By Jessica Duncan

Did you know that in Q4 2022 Competiscan observed more CD offers through direct mail and email than the entire first nine months of 2022?

The historical rate hikes designed to curb inflation have created a competitive market for consumers’ deposits and an opportunity to find the best place to grow their savings. In this month’s Commentary we feature marketing tactics used by financial institutions to either convince consumers to bring deposits to new accounts or to keep and grow the balances in their existing accounts.

First, let’s look at the banking products marketed throughout 2022. Checking remained the lead product offered through direct mail and email. Historically, checking is the primary account used to acquire new banking relationships. Once interest rates became more favorable, an influx of savings and C/D offers entered the market.

The peak in activity occurred in November 2022, when 59% of total banking offers observed were for deposit products (nonchecking). This was the first time in 2022 that checking offers did not account for the majority.

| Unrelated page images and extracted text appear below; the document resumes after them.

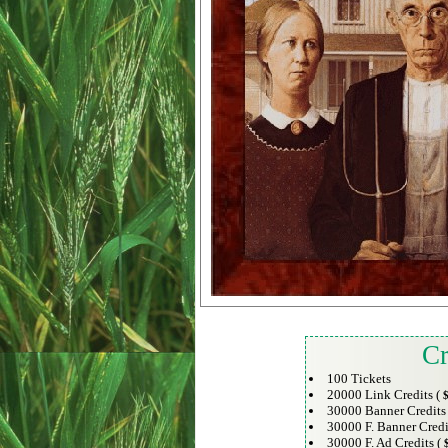
Cr
100 Tickets
20000 Link Credits (
$
30000 Banner Credits
30000 F. Banner Credi
30000 F. Ad Credits (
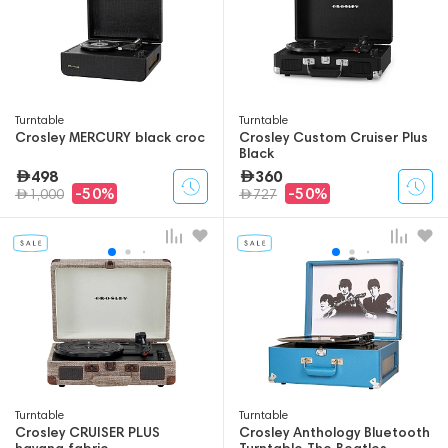
Turntable
Turntable
Crosley MERCURY black croc
Crosley Custom Cruiser Plus
Black
498
360
-50%
-50%
1,000
727
Turntable
Turntable
Crosley CRUISER PLUS
Crosley Anthology Bluetooth
havana fabric
Turntable The Beatles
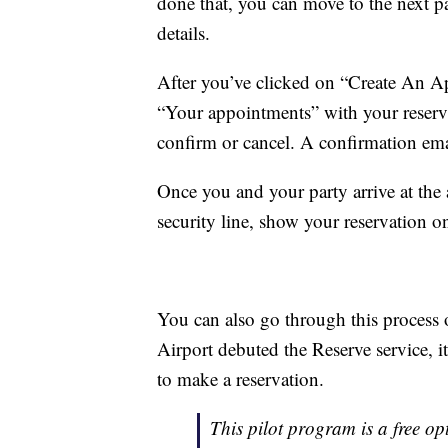
done that, you can move to the next p
details.
After you’ve clicked on “Create An Ap
“Your appointments” with your reserva
confirm or cancel. A confirmation emai
Once you and your party arrive at the a
security line, show your reservation 
You can also go through this process
Airport debuted the Reserve service, i
to make a reservation.
This pilot program is a free opt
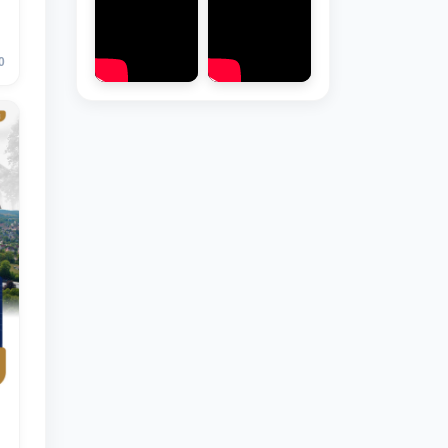
0
Hello! Welcome to the TSUL
admissions chat.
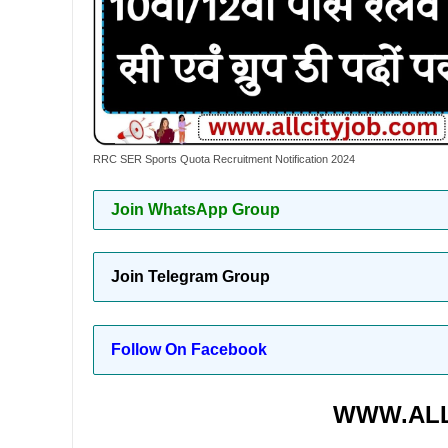
RRC SER Sports Quota Recruitment Notification 2024
Join WhatsApp Group
Join Telegram Group
Follow On Facebook
WWW.ALL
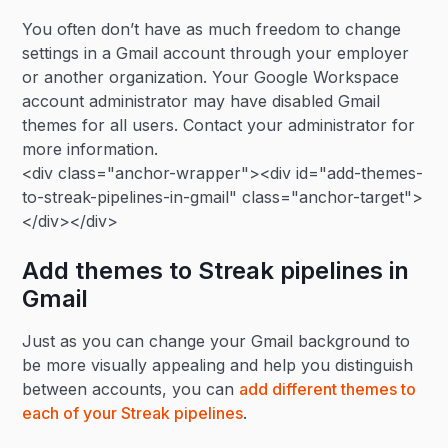
You often don’t have as much freedom to change
settings in a Gmail account through your employer
or another organization. Your Google Workspace
account administrator may have disabled Gmail
themes for all users. Contact your administrator for
more information.
<div class="anchor-wrapper"><div id="add-themes-
to-streak-pipelines-in-gmail" class="anchor-target">
</div></div>
Add themes to Streak pipelines in
Gmail
Just as you can change your Gmail background to
be more visually appealing and help you distinguish
between accounts, you can
add different themes to
each of your Streak pipelines
.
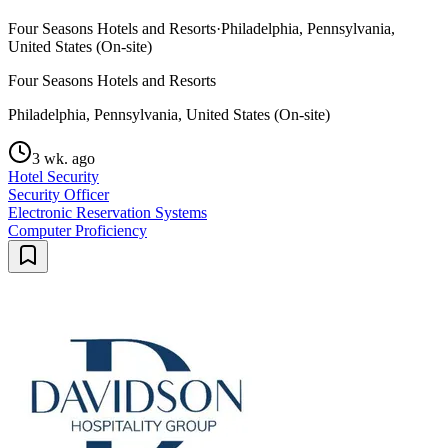
Four Seasons Hotels and Resorts
·
Philadelphia, Pennsylvania,
United States (On-site)
Four Seasons Hotels and Resorts
Philadelphia, Pennsylvania, United States (On-site)
3 wk. ago
Hotel Security
Security Officer
Electronic Reservation Systems
Computer Proficiency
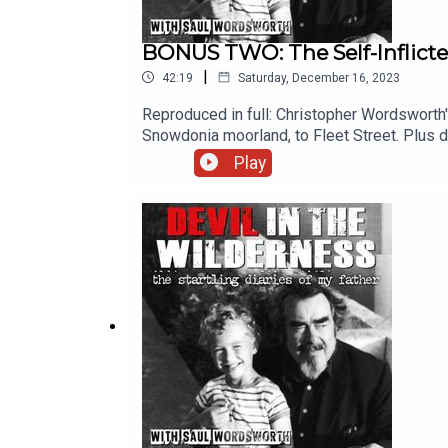
BONUS TWO: The Self-Inflic
|
42:19
Saturday, December 16, 2023
Reproduced in full: Christopher Wordsworth'
Snowdonia moorland, to Fleet Street. Plus d
be found HEREOriginal music by Saul Wordsw
Play
Paul Kobrak (The Louis Theroux Podcast). T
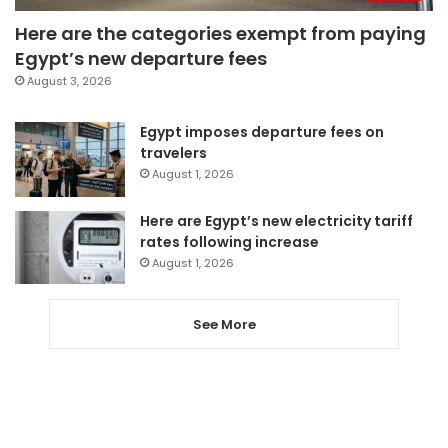
Here are the categories exempt from paying
Egypt’s new departure fees
August 3, 2026
Egypt imposes departure fees on
travelers
August 1, 2026
Here are Egypt’s new electricity tariff
rates following increase
August 1, 2026
See More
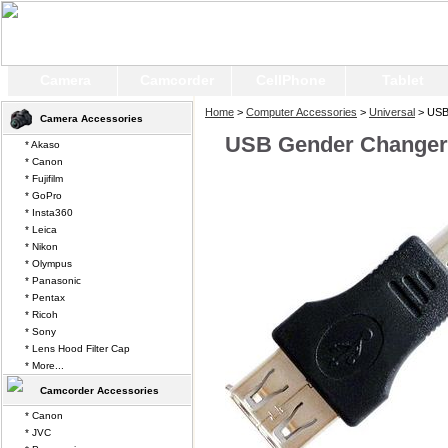
Camera
Camcorder
CellPhone
Tablet
Home
>
Computer Accessories
>
Universal
> USB
Camera Accessories
USB Gender Changer 
* Akaso
* Canon
* Fujifilm
* GoPro
* Insta360
* Leica
* Nikon
* Olympus
* Panasonic
* Pentax
* Ricoh
* Sony
* Lens Hood Filter Cap
* More...
Camcorder Accessories
* Canon
* JVC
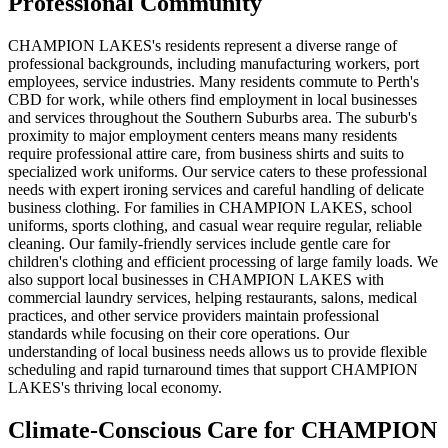
Professional Community
CHAMPION LAKES's residents represent a diverse range of
professional backgrounds, including manufacturing workers, port
employees, service industries. Many residents commute to Perth's
CBD for work, while others find employment in local businesses
and services throughout the Southern Suburbs area. The suburb's
proximity to major employment centers means many residents
require professional attire care, from business shirts and suits to
specialized work uniforms. Our service caters to these professional
needs with expert ironing services and careful handling of delicate
business clothing. For families in CHAMPION LAKES, school
uniforms, sports clothing, and casual wear require regular, reliable
cleaning. Our family-friendly services include gentle care for
children's clothing and efficient processing of large family loads. We
also support local businesses in CHAMPION LAKES with
commercial laundry services, helping restaurants, salons, medical
practices, and other service providers maintain professional
standards while focusing on their core operations. Our
understanding of local business needs allows us to provide flexible
scheduling and rapid turnaround times that support CHAMPION
LAKES's thriving local economy.
Climate-Conscious Care for
CHAMPION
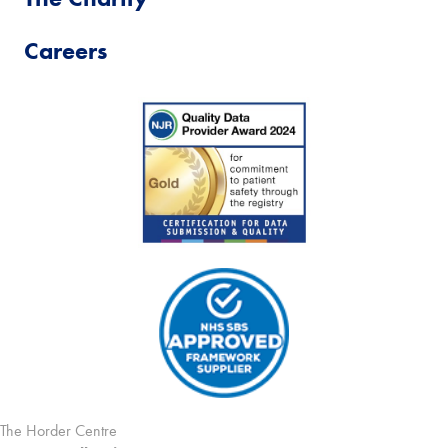
Careers
The Horder Centre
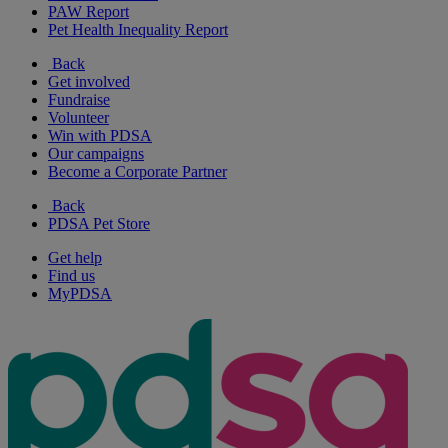
PAW Report
Pet Health Inequality Report
Back
Get involved
Fundraise
Volunteer
Win with PDSA
Our campaigns
Become a Corporate Partner
Back
PDSA Pet Store
Get help
Find us
MyPDSA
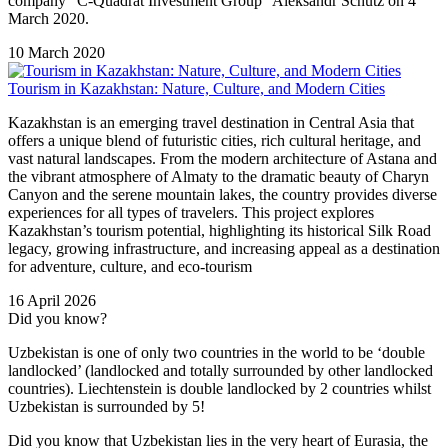
company "C-Quadrat Investment Group” Aleksandr Schutz on 4
March 2020.
10 March 2020
Tourism in Kazakhstan: Nature, Culture, and Modern Cities
Kazakhstan is an emerging travel destination in Central Asia that
offers a unique blend of futuristic cities, rich cultural heritage, and
vast natural landscapes. From the modern architecture of Astana and
the vibrant atmosphere of Almaty to the dramatic beauty of Charyn
Canyon and the serene mountain lakes, the country provides diverse
experiences for all types of travelers. This project explores
Kazakhstan’s tourism potential, highlighting its historical Silk Road
legacy, growing infrastructure, and increasing appeal as a destination
for adventure, culture, and eco-tourism
16 April 2026
Did you know?
Uzbekistan is one of only two countries in the world to be ‘double
landlocked’ (landlocked and totally surrounded by other landlocked
countries). Liechtenstein is double landlocked by 2 countries whilst
Uzbekistan is surrounded by 5!
Did you know that Uzbekistan lies in the very heart of Eurasia, t
he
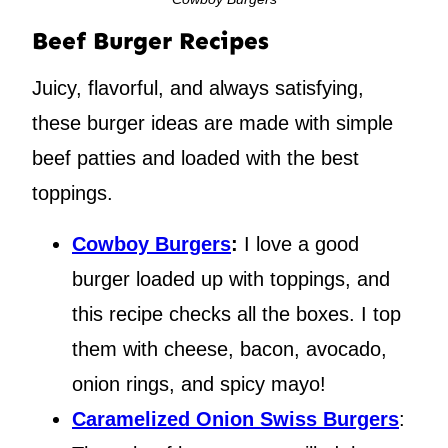
Beef Burger Recipes
Juicy, flavorful, and always satisfying,
these burger ideas are made with simple
beef patties and loaded with the best
toppings.
Cowboy Burgers
:
I love a good
burger loaded up with toppings, and
this recipe checks all the boxes. I top
them with cheese, bacon, avocado,
onion rings, and spicy mayo!
Caramelized Onion Swiss Burgers
:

Furthermore, Q4 is often a slower season of activity. This was not the case for deposit offers. Banks and credit unions took advantage of the rate environment and maintained marketing throughout Q4. This trend didn’t just occur with traditional direct marketing channels. Digital marketing for CD advertisements skyrocketed at the end of 2022, reaching an estimated $2.5M in spend. This channel presented another avenue for companies to showcase their rates.

Not typical of recent years, financial institutions were able to tout interest-bearing products with the rate as the lead. Rates were displayed in large font and placed front and center, while graphs and callouts were used to compare the product’s earning opportunity against the national average or other accounts. In a recent Navy Federal Credit Union email, the credit union proudly cited that the 5.00% APY CD special was their “…Highest Rate in 10 years.”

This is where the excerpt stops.